Which lines below hold the word "ohne"? Copy all of them.

BEGIN Data to use

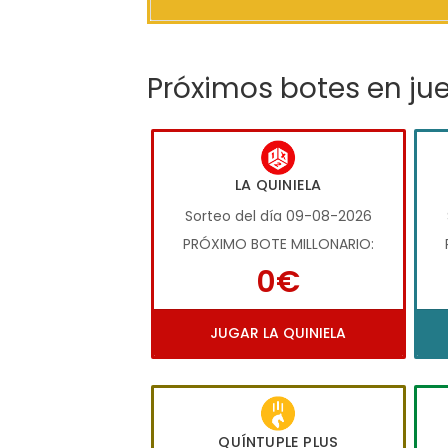
Próximos botes en ju
LA QUINIELA
Sorteo del día 09-08-2026
PRÓXIMO BOTE MILLONARIO:
0€
JUGAR LA QUINIELA
QUÍNTUPLE PLUS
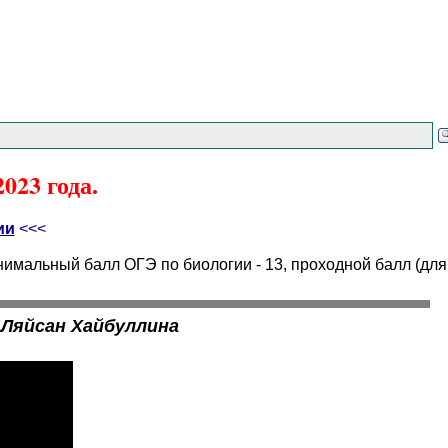
023 года.
ии
<<<
имальный балл ОГЭ по биологии - 13, проходной балл (для
-
Ляйсан Хайбуллина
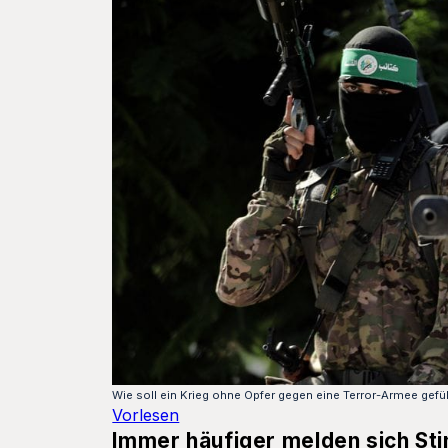
Wie soll ein Krieg ohne Opfer gegen eine Terror-Armee gefüh
Vorlesen
Immer häufiger melden sich Sti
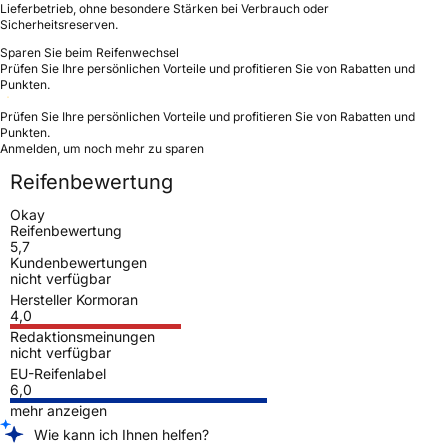
Lieferbetrieb, ohne besondere Stärken bei Verbrauch oder
Sicherheitsreserven.
Sparen Sie beim Reifenwechsel
Prüfen Sie Ihre persönlichen Vorteile und profitieren Sie von Rabatten und
Punkten.
Prüfen Sie Ihre persönlichen Vorteile und profitieren Sie von Rabatten und
Punkten.
Anmelden, um noch mehr zu sparen
Reifenbewertung
Okay
Reifenbewertung
5,7
Kundenbewertungen
nicht verfügbar
Hersteller Kormoran
4,0
Redaktionsmeinungen
nicht verfügbar
EU-Reifenlabel
6,0
mehr anzeigen
Wie kann ich Ihnen helfen?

END Data to use

▸ Result:
Wie soll ein Krieg ohne Opfer gegen eine Terror-Armee gefüh
Lieferbetrieb, ohne besondere Stärken bei Verbrauch oder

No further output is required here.